I could talk about the characters all day, and I would love to, but there’s more to Enslaved than Monkey, Trip, and Pigsy. The story itself is thoroughly engaging. More so than any other game in recent memory, it made me ask questions, and it made me crave the answers. “Who are the slavers? Why are they here? How did things get so bad here?” All of my more burning questions were answered by the games spectacular resolution, while others were left to my imagination.

Where Enslaved stumbles is in its core mechanics.  Ninja Theory demonstrates that they’ve learned enough from their previous experience with Heavenly Sword to make the action somewhat fun, but the gameplay doesn’t even hold a candle to the characters and the story.

Each combat encounter is deliberate, and the fights are interwoven between very exciting chase sequences, plentiful amounts of platforming, puzzles, and cut scenes.

That said, the repetitious and dull nature of combat still left a bad taste in my mouth. In fact, I’m surprised my square button isn’t damaged with the amount of mashing I did. It could be worse; it could be flat out broken and completely un-fun. The heart of the problem lies with Monkey’s limited arsenal, and what little incentive you have to use most of it. For the most part, light attacks and blocking win the day, while evade attacks, charged stun attacks, and knockbacks are only situationally more practical than just pounding out light attack leading to a shallow and vapid combat system. This isn’t helped by the lack of enemy variety.

What it lacks in straight up combat, it makes up for with fun boss fights, chase sequences, and some very nifty takedown moments (like God of War with robots). Some bosses, like the Rhino, may not be entirely outside-the-box ideas, but they do make for some thrilling fights that stray far enough from convention to be enjoyable.

The platforming never quite reaches greatness either. Monkey will refuse to go anywhere that will guarantee his death, and the environments you are tasked with traversing only become slightly complex late in the game. Still, Monkey’s grace and fluidity coupled with the scenery make this part of the game work well enough.

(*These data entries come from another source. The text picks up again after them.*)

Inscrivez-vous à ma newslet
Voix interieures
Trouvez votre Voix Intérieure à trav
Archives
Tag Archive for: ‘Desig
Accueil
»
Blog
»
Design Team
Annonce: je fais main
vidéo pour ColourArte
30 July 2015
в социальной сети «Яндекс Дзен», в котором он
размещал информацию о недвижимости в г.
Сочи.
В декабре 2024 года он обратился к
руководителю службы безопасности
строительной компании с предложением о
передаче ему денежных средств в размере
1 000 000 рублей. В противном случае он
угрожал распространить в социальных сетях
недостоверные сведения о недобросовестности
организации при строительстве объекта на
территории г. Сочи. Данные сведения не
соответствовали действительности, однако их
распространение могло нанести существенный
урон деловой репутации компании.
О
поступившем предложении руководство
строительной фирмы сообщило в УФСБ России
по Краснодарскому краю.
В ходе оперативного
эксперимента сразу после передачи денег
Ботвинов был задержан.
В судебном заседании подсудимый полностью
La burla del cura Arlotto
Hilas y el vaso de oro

Eventually, the platforming becomes integrated with the game’s admittedly easy puzzles. I never felt particularly clever after solving a puzzle, but it was satisfying to figure how best to take advantage of the environment to execute the solution, and I was only really frustrated when Monkey would occasionally be defiant and refuse to grab a hand or foothold unless my positioning and angle were both perfect.

The best puzzles in the game, though, are the ones where you need to work with Trip. For example, there’s a situation where there are a series of levers and bridges which you neither you nor Trip can navigate without some back-and-forth cooperation.

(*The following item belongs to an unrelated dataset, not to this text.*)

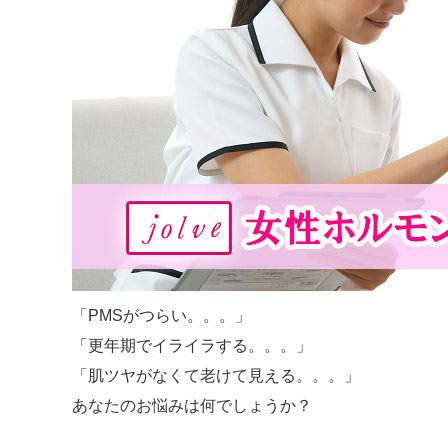
「PMSがつらい。。。」
「更年期でイライラする。。。」
「肌ツヤがなくて老けて見える。。。」
あなたのお悩みは何でしょうか？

On one hand, no game in the industry matches Enslaved for its character development, and very few can boast writing this stellar. On the other hand, my regard for the way the game plays is only lukewarm.

If only Ninja Theory had spent the time to make the combat deeper, the platforming a bit more involved, and iron out some technical hiccups, this would undoubtedly be my pick for game of the year.

Regrettably, that isn’t the case. It was a pleasure to play and to see unfold, and even the low points registered merely as mediocre. As a whole though, Enslaved was a delightful experience that fills me with hope for Ninja Theory’s next title.